Wem sind die vieldiskutierten „Anlandeplattformen“ für Flüchtlinge eingefallen? Sebastian Kurz will es nicht gewesen sein. Oder doch?
Ich muss gestehen, ich war ein wenig erstaunt gestern Abend im Interview mit Kanzler Kurz nach dem EU-Gipfel in Salzburg. Es ging um die mittlerweile berühmten „Anlandeplattformen“, also Sammellager für Migranten in Afrika, die seit dem EU-Gipfel vom Juni diskutiert werden. Kurz dazu gestern in der ZiB2:
„Für uns ist aber nicht die Frage entscheidend,… ob das Wort, das sich irgendwer in Brüssel einfallen lassen hat, das ich für etwas skurril halte, Anlandeplattformen, jetzt so auf irgendeinen Vertrag nieder geschrieben wird, sondern für uns ist entscheidend, dass sich keine Menschen mehr illegal auf den Weg machen.“
Schon gestern Mittag hatte der Kanzler in seiner Pressekonferenz mit den Herren Juncker und Tusk gemeint:
„Also zunächst einmal glaube ich muss man ein bisschen vorsichtig sein mit der etwas eigenartigen Wortkreation der Anlandeplattformen.
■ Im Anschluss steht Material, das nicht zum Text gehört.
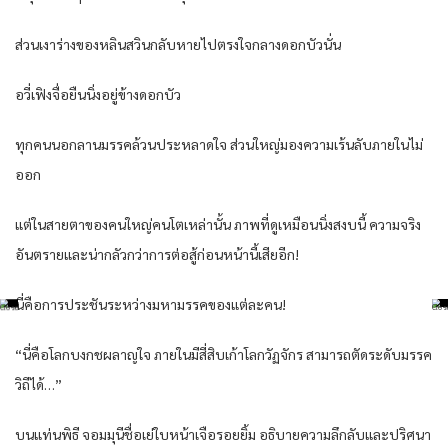
ส่วนเงาร่างของหลินสวินกลับหายไปตรงใจกลางดอกบัวนั่น
อวี่เฟิงจื่อยืนนิ่งอยู่ข้างดอกบัว
ทุกคนนอกลานมรรคล้วนประหลาดใจ ส่วนใหญ่มองความเร้นลับภายในไม่
ออก
แต่ในสายตาของคนใหญ่คนโตเหล่านั้น ภาพที่ดูเหมือนนิ่งสงบนี้ ความจริง
อันตรายและน่ากลัวกว่าการต่อสู้ก่อนหน้านี้เสียอีก!
นี่คือการประชันระหว่างมหามรรคของแต่ละคน!
“นี่คือโลกบงกชผลาญใจ ภายในมีสี่สิบเก้าโลกวัฏจักร สามารถตัดระดับมรรค
วิถีได้…”
บนแท่นพิธี จอมมุนีชื่อเย่ใบหน้าเจือรอยยิ้ม อธิบายความลึกลับและปริศนา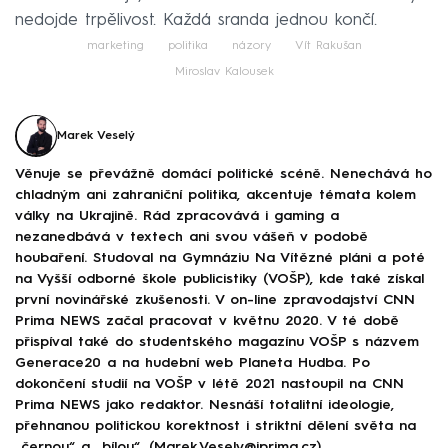
nedojde trpělivost. Každá sranda jednou končí.
marketing
politika
názory
Vít Rakušan
Miroslav Kalousek
Marek Veselý
Věnuje se převážně domácí politické scéně. Nenechává ho
chladným ani zahraniční politika, akcentuje témata kolem
války na Ukrajině. Rád zpracovává i gaming a
nezanedbává v textech ani svou vášeň v podobě
houbaření. Studoval na Gymnáziu Na Vítězné pláni a poté
na Vyšší odborné škole publicistiky (VOŠP), kde také získal
první novinářské zkušenosti. V on-line zpravodajství CNN
Prima NEWS začal pracovat v květnu 2020. V té době
přispíval také do studentského magazínu VOŠP s názvem
Generace20 a na hudební web Planeta Hudba. Po
dokončení studií na VOŠP v létě 2021 nastoupil na CNN
Prima NEWS jako redaktor. Nesnáší totalitní ideologie,
přehnanou politickou korektnost i striktní dělení světa na
„černou“ a „bílou“. (Marek.Vesely@iprima.cz)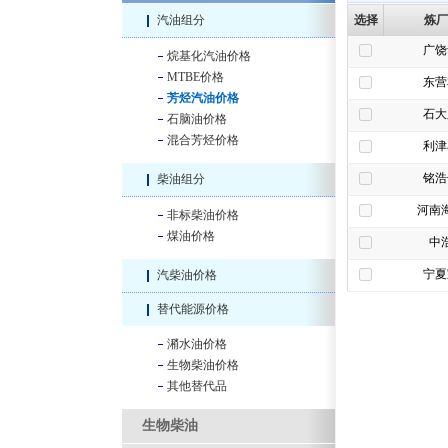
汽油组分
选择
炼厂
广饶
烷基化汽油价格
MTBE价格
东营
芳烃汽油价格
石大
石脑油价格
混合芳烃价格
利津
铭浩
柴油组分
河南
非标柴油价格
煤油价格
中
宁夏
汽柴油价格
替代能源价格
潲水油价格
生物柴油价格
其他替代品
生物柴油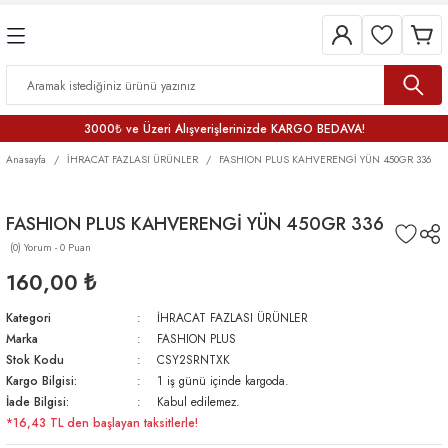
3000₺ ve Üzeri Alışverişlerinizde KARGO BEDAVA!
Anasayfa
İHRACAT FAZLASI ÜRÜNLER
FASHION PLUS KAHVERENGİ YÜN 450GR 336
FASHION PLUS KAHVERENGİ YÜN 450GR 336
(0) Yorum - 0 Puan
160,00 ₺
Kategori
İHRACAT FAZLASI ÜRÜNLER
Marka
FASHION PLUS
Stok Kodu
CSY2SRNTXK
Kargo Bilgisi:
1 iş günü içinde kargoda.
İade Bilgisi:
Kabul edilemez.
*16,43 TL den başlayan taksitlerle!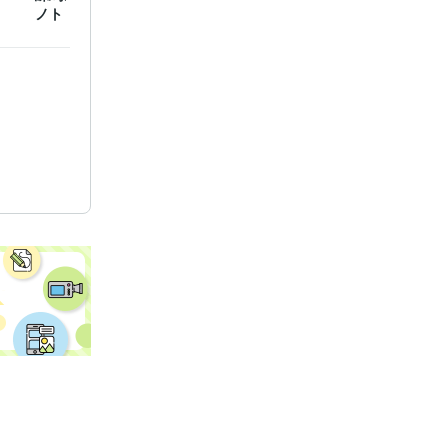
ノトリ」講師活動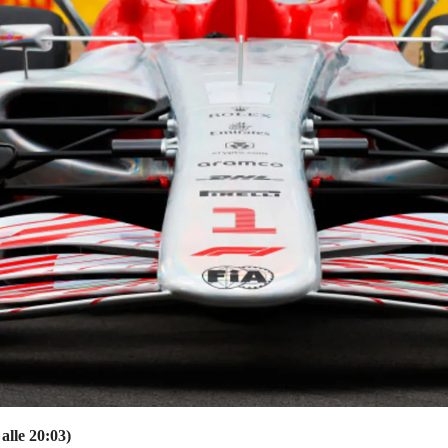
alle 20:03)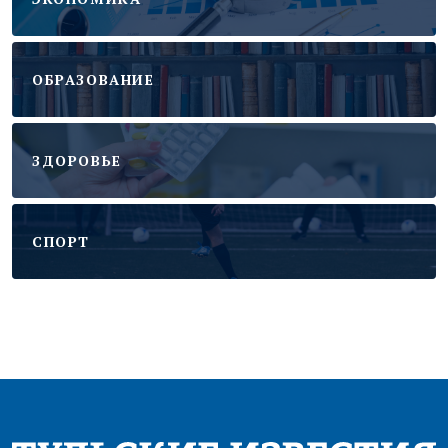
ОБРАЗОВАНИЕ
ЗДОРОВЬЕ
CПОРТ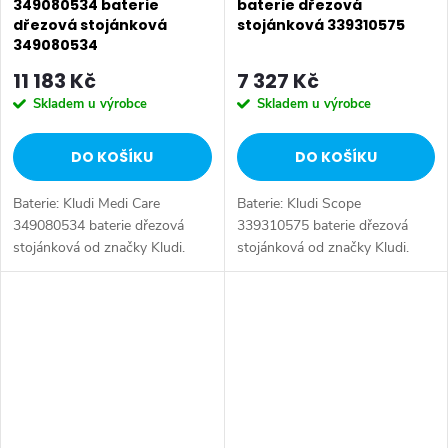
349080534 baterie
baterie dřezová
dřezová stojánková
stojánková 339310575
349080534
11 183 Kč
7 327 Kč
Skladem u výrobce
Skladem u výrobce
DO KOŠÍKU
DO KOŠÍKU
Baterie: Kludi Medi Care
Baterie: Kludi Scope
349080534 baterie dřezová
339310575 baterie dřezová
stojánková od značky Kludi.
stojánková od značky Kludi.
Série: Medi Care. Typ baterie:
Série: Scope. Typ baterie:
Dřezová baterie, páková baterie,
Dřezová baterie, páková baterie.
termostatická baterie. Barva:...
Barva: Chrom. Ovládání: Páka.
Instalace:...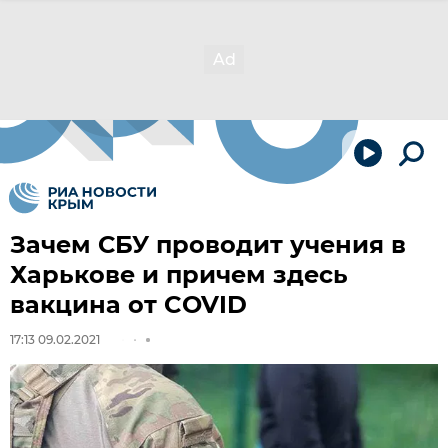
Зачем СБУ проводит учения в
Харькове и причем здесь
вакцина от COVID
17:13 09.02.2021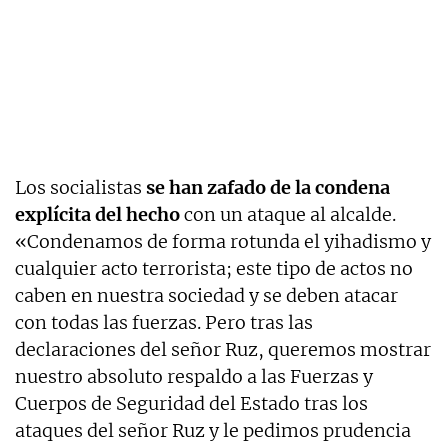
Los socialistas
se han zafado de la condena
explícita del hecho
con un ataque al alcalde.
«Condenamos de forma rotunda el yihadismo y
cualquier acto terrorista; este tipo de actos no
caben en nuestra sociedad y se deben atacar
con todas las fuerzas. Pero tras las
declaraciones del señor Ruz, queremos mostrar
nuestro absoluto respaldo a las Fuerzas y
Cuerpos de Seguridad del Estado tras los
ataques del señor Ruz y le pedimos prudencia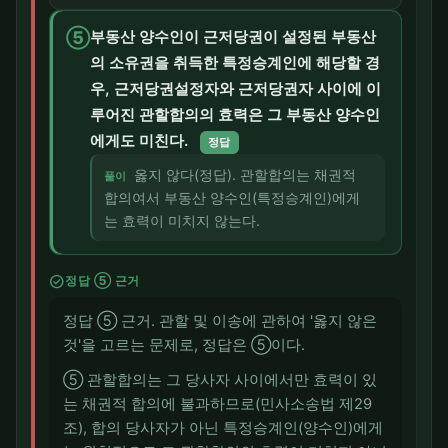
⑤
부동산 양수인이 근저당권이 설정된 부동산
의 소유권을 취득한 특정승계인에 해당할 경
우, 근저당권설정자와 근저당권자 사이에 이
루어진 관할합의의 효력은 그 부동산 양수인
에게도 미친다.
정답
옳지 않다(정답). 관할합의는 채권적
풀이
합의여서 부동산 양수인(특정승계인)에게
는 효력이 미치지 않는다.
check_circle
정답 ⑤ 근거
정답 ⑤ 근거. 관할 및 이송에 관하여 '옳지 않은
것'을 고르는 문제로, 정답은 ⑤이다.
⑤ 관할합의는 그 당사자 사이에서만 효력이 있
는 채권적 합의에 불과하므로(민사소송법 제29
조), 합의 당사자가 아닌 특정승계인(양수인)에게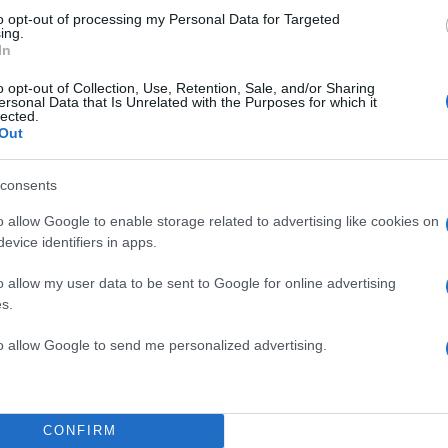
to opt-out of processing my Personal Data for Targeted
ing.
In
o opt-out of Collection, Use, Retention, Sale, and/or Sharing
ersonal Data that Is Unrelated with the Purposes for which it
lected.
Out
consents
o allow Google to enable storage related to advertising like cookies on
evice identifiers in apps.
o allow my user data to be sent to Google for online advertising
s.
to allow Google to send me personalized advertising.
ΔΙΑΦΗΜΙΣΗ
CONFIRM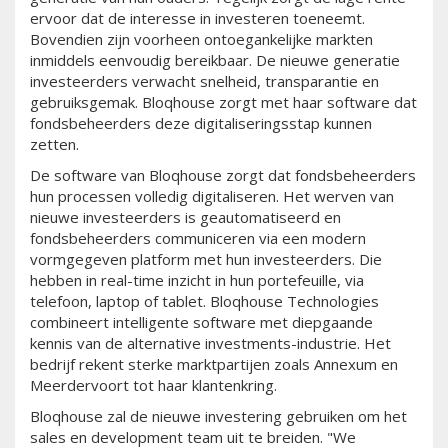
ervoor dat de interesse in investeren toeneemt.
Bovendien zijn voorheen ontoegankelijke markten
inmiddels eenvoudig bereikbaar. De nieuwe generatie
investeerders verwacht snelheid, transparantie en
gebruiksgemak. Bloqhouse zorgt met haar software dat
fondsbeheerders deze digitaliseringsstap kunnen
zetten.
De software van Bloqhouse zorgt dat fondsbeheerders
hun processen volledig digitaliseren. Het werven van
nieuwe investeerders is geautomatiseerd en
fondsbeheerders communiceren via een modern
vormgegeven platform met hun investeerders. Die
hebben in real-time inzicht in hun portefeuille, via
telefoon, laptop of tablet. Bloqhouse Technologies
combineert intelligente software met diepgaande
kennis van de alternative investments-industrie. Het
bedrijf rekent sterke marktpartijen zoals Annexum en
Meerdervoort tot haar klantenkring.
Bloqhouse zal de nieuwe investering gebruiken om het
sales en development team uit te breiden. "We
Wir haben noch immer nicht herausgefunden, wem das Wort eigentlich eingefallen ist. Ich glaube, es ist nicht unbedingt notwendig, um die illegale Migration zu lösen.“
Und am Vorabend, im Doppelinterview mit Kommissionspräsident Juncker, hatte sich auf eine Frage von Hans Bürger dieser kurze Dialog entsponnen:
Hans Bürger: „Diese Anlandeplattformen, es gibt mehrere Worte dafür. Aber bleiben wir bei Anlandeplattformen. Werden die etwas?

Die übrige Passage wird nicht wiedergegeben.